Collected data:
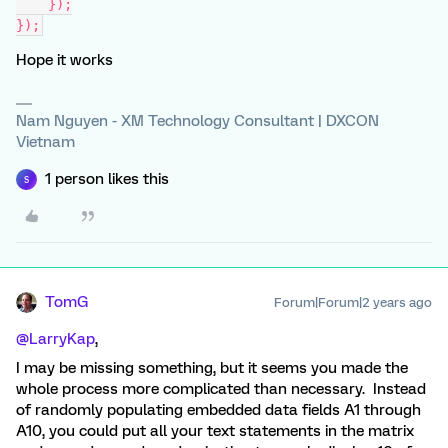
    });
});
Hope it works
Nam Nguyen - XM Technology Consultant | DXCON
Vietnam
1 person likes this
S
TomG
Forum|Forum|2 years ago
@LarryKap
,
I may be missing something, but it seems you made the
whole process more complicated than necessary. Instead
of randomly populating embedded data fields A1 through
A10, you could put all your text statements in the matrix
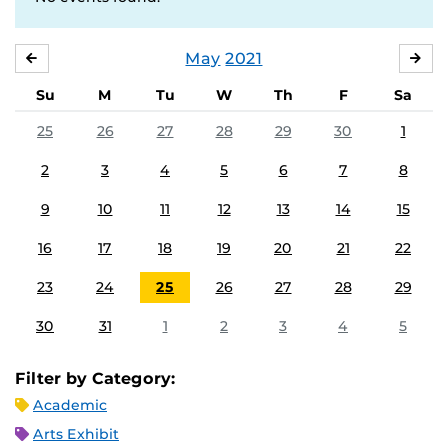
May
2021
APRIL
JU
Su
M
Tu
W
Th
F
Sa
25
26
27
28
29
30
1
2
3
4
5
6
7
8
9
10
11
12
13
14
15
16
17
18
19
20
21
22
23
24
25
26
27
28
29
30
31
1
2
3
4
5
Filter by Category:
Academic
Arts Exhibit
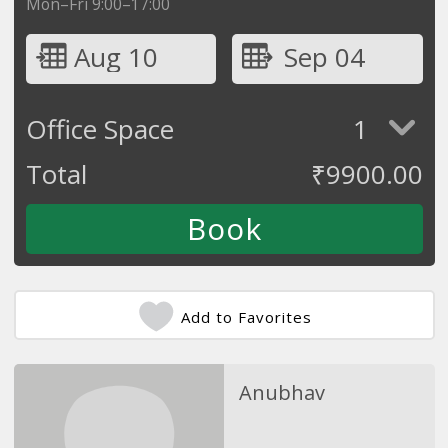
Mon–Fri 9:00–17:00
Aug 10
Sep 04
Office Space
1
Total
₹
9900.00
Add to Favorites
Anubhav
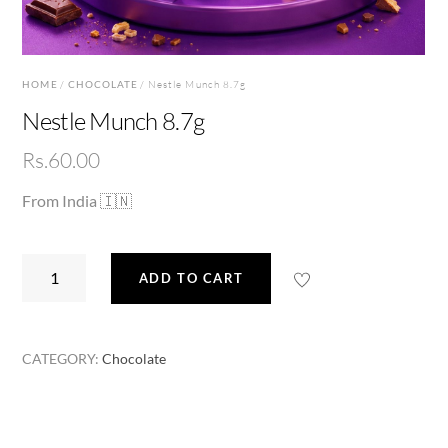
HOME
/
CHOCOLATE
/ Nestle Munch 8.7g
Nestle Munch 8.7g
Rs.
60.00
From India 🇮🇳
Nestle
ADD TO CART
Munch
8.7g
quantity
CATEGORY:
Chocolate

---

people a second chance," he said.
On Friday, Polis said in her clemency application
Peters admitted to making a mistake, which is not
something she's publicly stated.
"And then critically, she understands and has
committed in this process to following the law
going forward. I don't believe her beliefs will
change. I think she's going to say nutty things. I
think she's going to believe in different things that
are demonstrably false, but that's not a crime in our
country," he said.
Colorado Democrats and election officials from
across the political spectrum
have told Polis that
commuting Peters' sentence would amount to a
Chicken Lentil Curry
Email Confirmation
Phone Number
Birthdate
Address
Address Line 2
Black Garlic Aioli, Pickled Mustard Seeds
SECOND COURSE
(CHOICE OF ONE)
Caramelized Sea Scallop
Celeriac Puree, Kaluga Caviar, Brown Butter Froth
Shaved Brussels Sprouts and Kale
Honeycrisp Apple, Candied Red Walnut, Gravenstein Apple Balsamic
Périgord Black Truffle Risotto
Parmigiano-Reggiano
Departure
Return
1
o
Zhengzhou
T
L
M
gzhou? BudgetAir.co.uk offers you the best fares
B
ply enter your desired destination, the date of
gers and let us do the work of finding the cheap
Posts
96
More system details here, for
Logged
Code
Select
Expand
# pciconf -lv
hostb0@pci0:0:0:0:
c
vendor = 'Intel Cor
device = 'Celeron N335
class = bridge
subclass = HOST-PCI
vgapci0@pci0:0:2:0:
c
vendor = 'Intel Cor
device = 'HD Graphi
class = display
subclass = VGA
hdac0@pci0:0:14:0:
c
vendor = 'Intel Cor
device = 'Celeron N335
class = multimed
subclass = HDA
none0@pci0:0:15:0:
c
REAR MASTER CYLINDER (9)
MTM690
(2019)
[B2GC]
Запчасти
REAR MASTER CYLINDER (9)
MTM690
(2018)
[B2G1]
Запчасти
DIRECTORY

**To do:**
When the word "going" shows up in a line of the entries, pull that line out.

**Output:**
going forward. I don't believe her beliefs will
change. I think she's going to say nutty things. I
think she's going to believe in different things that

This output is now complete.